Android Forensics Logo

Wenn ich ein Testgerät mit einem schwer fassbaren Fehler oder verdächtigem Verhalten in den Händen halte, stößt das Standard-Logcat-Fenster von Android Studio oft an seine Grenzen. Ich möchte schnell einen System-Snapshot erstellen: welche Konten verknüpft sind, wie oft das Telefon neu gestartet wurde, welche Dienste im Hintergrund laufen und wie der Akkuverbrauch aussieht.

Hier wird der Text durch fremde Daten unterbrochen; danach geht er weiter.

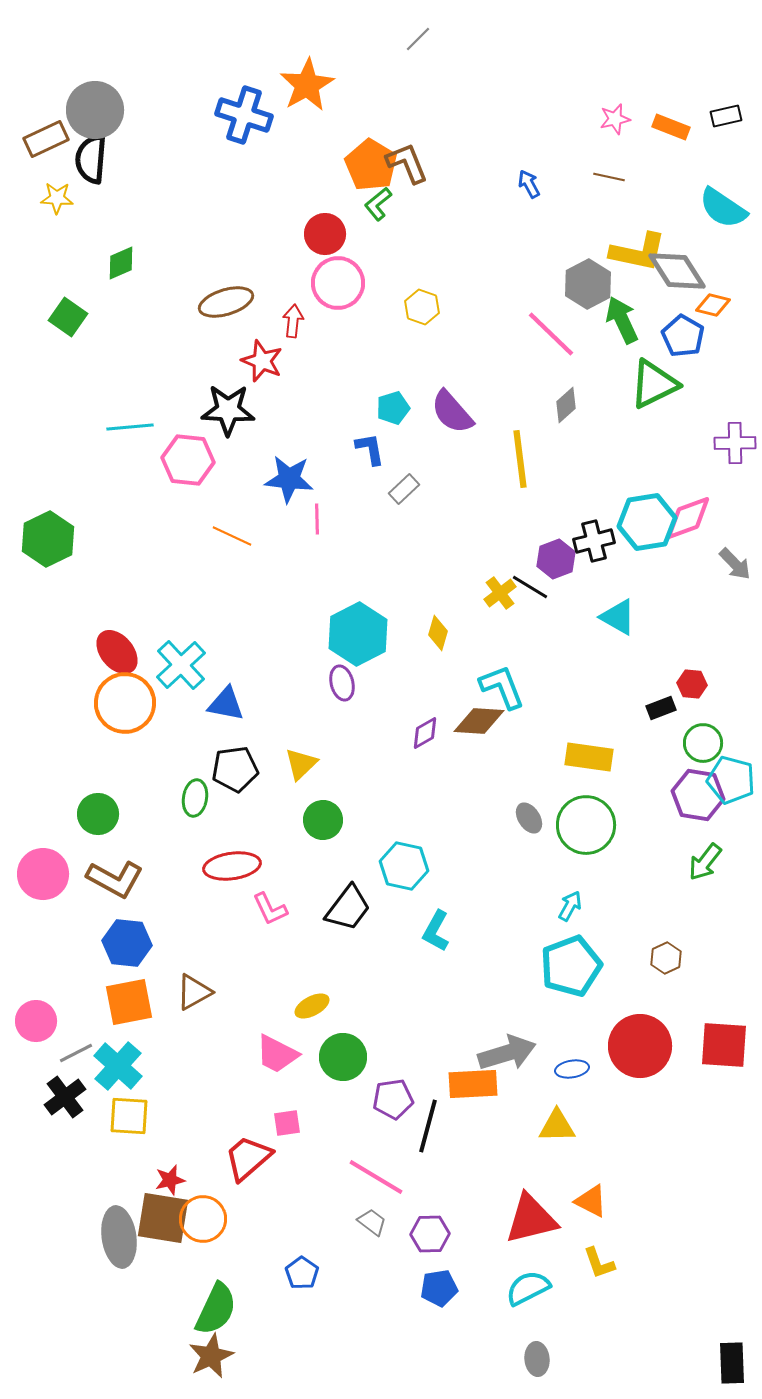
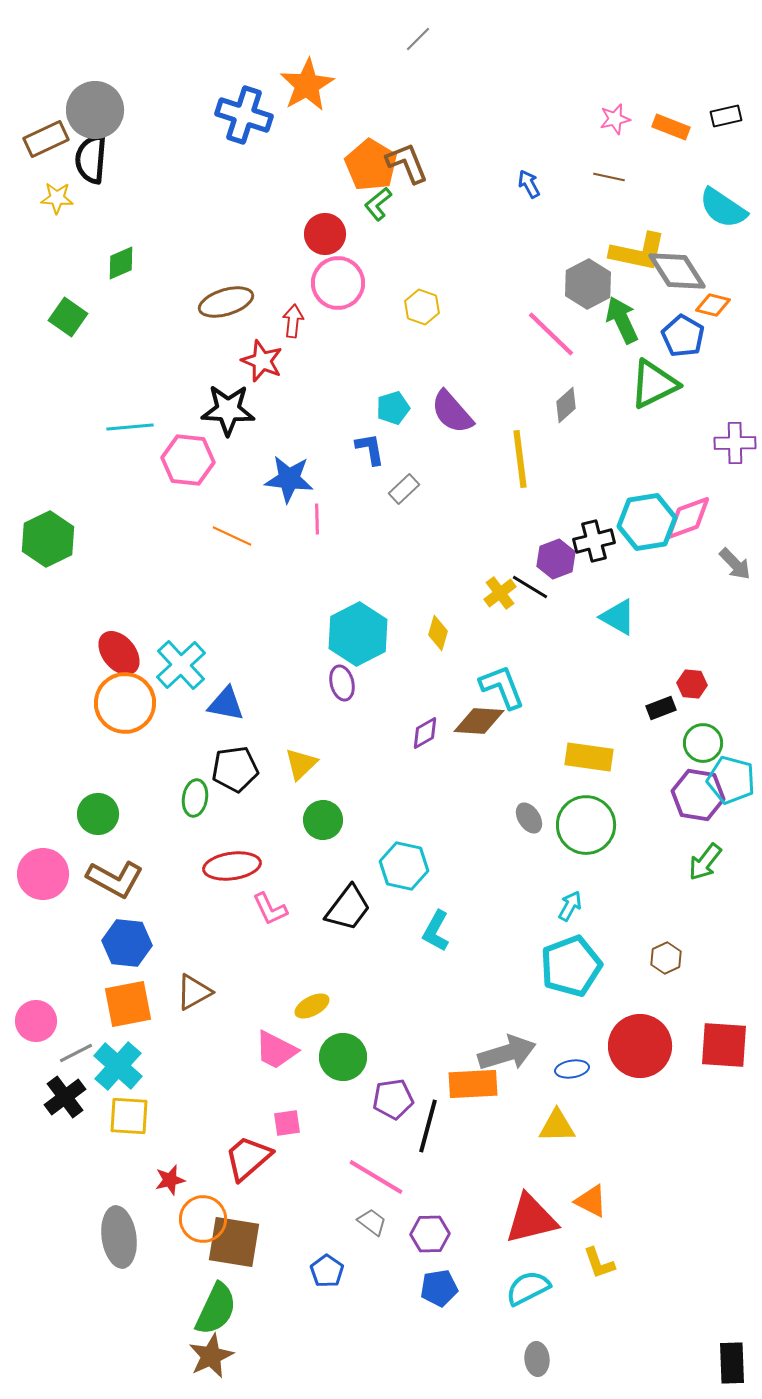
red ellipse at (117, 652): moved 2 px right, 1 px down
orange square at (129, 1002): moved 1 px left, 2 px down
pink trapezoid at (277, 1054): moved 1 px left, 4 px up
brown square at (163, 1218): moved 71 px right, 24 px down
blue pentagon at (302, 1273): moved 25 px right, 2 px up
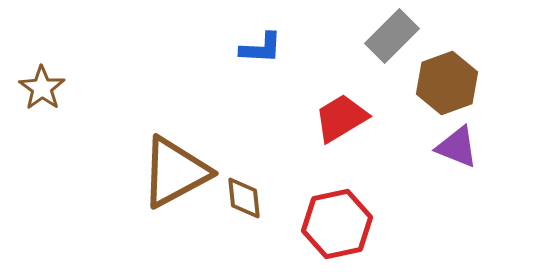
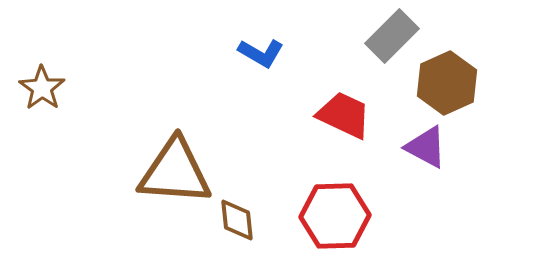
blue L-shape: moved 5 px down; rotated 27 degrees clockwise
brown hexagon: rotated 4 degrees counterclockwise
red trapezoid: moved 3 px right, 3 px up; rotated 56 degrees clockwise
purple triangle: moved 31 px left; rotated 6 degrees clockwise
brown triangle: rotated 32 degrees clockwise
brown diamond: moved 7 px left, 22 px down
red hexagon: moved 2 px left, 8 px up; rotated 10 degrees clockwise
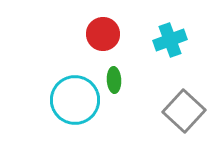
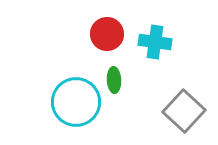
red circle: moved 4 px right
cyan cross: moved 15 px left, 2 px down; rotated 28 degrees clockwise
cyan circle: moved 1 px right, 2 px down
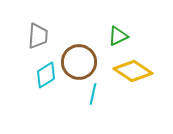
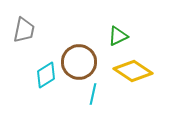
gray trapezoid: moved 14 px left, 6 px up; rotated 8 degrees clockwise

Die meisten Menschen greifen in solchen Fällen sofort zu Root-Rechten oder laden sich umfangreiche GUI-Programme herunter. In Wirklichkeit kann die Standard-Android-Debug-Bridge (ADB) enorme Datenmengen ohne zusätzliche Software ausgeben. Das AndroidForensics-Projekt des Entwicklers Douglas Fresh Habian sammelt all diese Befehle in einem einzigen Referenzleitfaden und zwei gebrauchsfertigen Bash-Skripten.

Was sich im Repository befindet

Im Wesentlichen ist das Repository ein Spickzettel und eine Sammlung von Automatisierungsskripten für Forensik und Tiefendiagnose von Android-Geräten. Das Projekt konzentriert sich auf die Arbeit mit Geräten ohne Root-Rechte, obwohl einige Low-Level-Befehle auf Engineering-Builds mehr Informationen liefern.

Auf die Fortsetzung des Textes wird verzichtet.